AWS E6010 WELDING ELECTRODES RODS FOR CARBON STEEL PIPES

(a) Voltage output of the Kirigami piezoelectric sensor under a given frequency of 10 Hz and a strain range from 2% to 10% and (b) the effective sensitivity; (c) the voltage output under a given strain range of 1% and a frequency range from 3 Hz to 24 Hz, and (d) a corresponding plot of amplitude versus frequency.

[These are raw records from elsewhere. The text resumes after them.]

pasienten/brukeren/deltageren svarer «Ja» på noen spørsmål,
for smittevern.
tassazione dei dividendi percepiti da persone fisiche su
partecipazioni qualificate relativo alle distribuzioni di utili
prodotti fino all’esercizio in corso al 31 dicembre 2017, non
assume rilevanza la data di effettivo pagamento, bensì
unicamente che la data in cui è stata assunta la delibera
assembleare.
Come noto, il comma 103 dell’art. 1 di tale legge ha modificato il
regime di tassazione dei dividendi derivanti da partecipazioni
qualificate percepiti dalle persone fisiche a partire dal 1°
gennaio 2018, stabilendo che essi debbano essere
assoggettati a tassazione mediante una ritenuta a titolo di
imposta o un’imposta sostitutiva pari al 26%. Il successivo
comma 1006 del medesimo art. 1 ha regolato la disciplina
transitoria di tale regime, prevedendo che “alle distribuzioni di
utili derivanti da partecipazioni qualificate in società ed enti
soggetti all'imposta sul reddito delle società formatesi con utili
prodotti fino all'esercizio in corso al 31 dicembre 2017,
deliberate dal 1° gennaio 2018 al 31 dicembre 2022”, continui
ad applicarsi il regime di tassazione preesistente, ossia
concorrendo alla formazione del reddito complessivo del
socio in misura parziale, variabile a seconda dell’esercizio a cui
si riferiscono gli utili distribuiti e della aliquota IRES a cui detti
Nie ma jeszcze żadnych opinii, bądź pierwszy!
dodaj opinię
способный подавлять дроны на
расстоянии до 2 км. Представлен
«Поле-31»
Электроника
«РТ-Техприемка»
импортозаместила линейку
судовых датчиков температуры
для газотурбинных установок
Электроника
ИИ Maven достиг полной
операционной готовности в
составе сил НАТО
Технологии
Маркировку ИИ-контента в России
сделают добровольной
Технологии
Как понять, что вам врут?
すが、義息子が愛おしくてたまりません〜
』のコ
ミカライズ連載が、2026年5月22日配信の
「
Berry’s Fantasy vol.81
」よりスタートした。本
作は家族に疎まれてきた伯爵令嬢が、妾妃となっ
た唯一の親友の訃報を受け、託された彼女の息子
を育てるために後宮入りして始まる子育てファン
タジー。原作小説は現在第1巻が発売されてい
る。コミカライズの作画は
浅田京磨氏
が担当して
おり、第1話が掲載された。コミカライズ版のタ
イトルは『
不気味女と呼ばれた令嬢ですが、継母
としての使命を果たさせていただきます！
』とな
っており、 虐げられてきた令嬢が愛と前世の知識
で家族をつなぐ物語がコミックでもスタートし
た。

In conclusion, a stretchable piezoelectric sensor system with enhanced piezoelectric performance and high stretchability was obtained by introducing Kirigami patterns into a thin PVDF film with a PET film as the substrate, and an inter-segment electrode design to avoid charge cancellation and improve the piezoelectric generator effect. Experimental tests validated the significant improvement in voltage output with the adopted electrode pattern. Moreover, the Kirigami technique vastly extends the strain range of the sensor, while the piezoelectric performance remains stable. Dynamic tests under variable frequencies and strains also validated the efficiency and robustness of the sensing performance. The high stretchability and excellent piezoelectric operation of this Kirigami based piezoelectric sensor suggests its high suitability for implantable, self-powered biomedical devices and sensor systems.

See supplementary material for the Kirigami based piezoelectric sensor preparations, finite-element modelling, and characterization.